In the entries below, find the line containing "देख सकता है।" and the line containing "तक आप प्रियजनों". Copy those two lines and everything between them exactly, and only that.
** TASK INPUT follows **
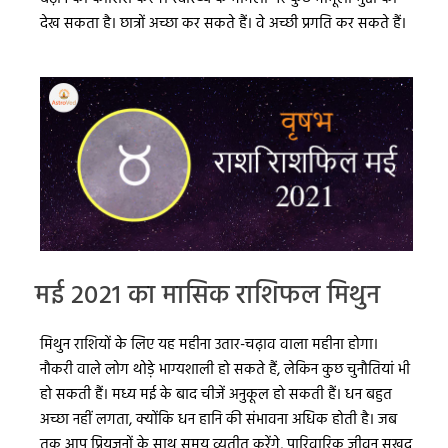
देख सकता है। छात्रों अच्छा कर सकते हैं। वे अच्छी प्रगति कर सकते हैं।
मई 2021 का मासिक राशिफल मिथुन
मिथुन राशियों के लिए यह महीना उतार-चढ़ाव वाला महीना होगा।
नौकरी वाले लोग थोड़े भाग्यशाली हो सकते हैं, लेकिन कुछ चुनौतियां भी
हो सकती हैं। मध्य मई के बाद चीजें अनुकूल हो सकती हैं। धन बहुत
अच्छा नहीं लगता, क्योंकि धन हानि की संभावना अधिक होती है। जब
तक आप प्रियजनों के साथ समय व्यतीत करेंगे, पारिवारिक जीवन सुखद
** End of TASK INPUT **
** TASK INPUT follows **
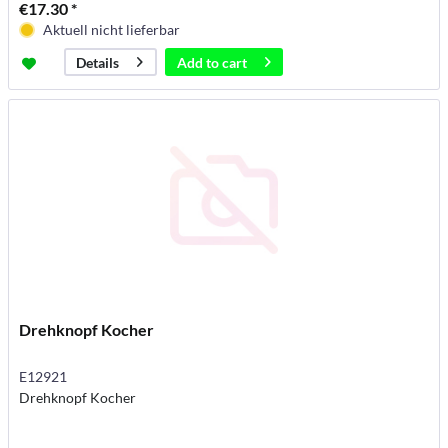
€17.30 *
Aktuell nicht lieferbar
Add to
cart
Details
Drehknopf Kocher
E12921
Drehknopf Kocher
** End of TASK INPUT **
• EXERCISE OUTPUT
देख सकता है। छात्रों अच्छा कर सकते हैं। वे अच्छी प्रगति कर सकते हैं।
मई 2021 का मासिक राशिफल मिथुन
मिथुन राशियों के लिए यह महीना उतार-चढ़ाव वाला महीना होगा।
नौकरी वाले लोग थोड़े भाग्यशाली हो सकते हैं, लेकिन कुछ चुनौतियां भी
हो सकती हैं। मध्य मई के बाद चीजें अनुकूल हो सकती हैं। धन बहुत
अच्छा नहीं लगता, क्योंकि धन हानि की संभावना अधिक होती है। जब
तक आप प्रियजनों के साथ समय व्यतीत करेंगे, पारिवारिक जीवन सुखद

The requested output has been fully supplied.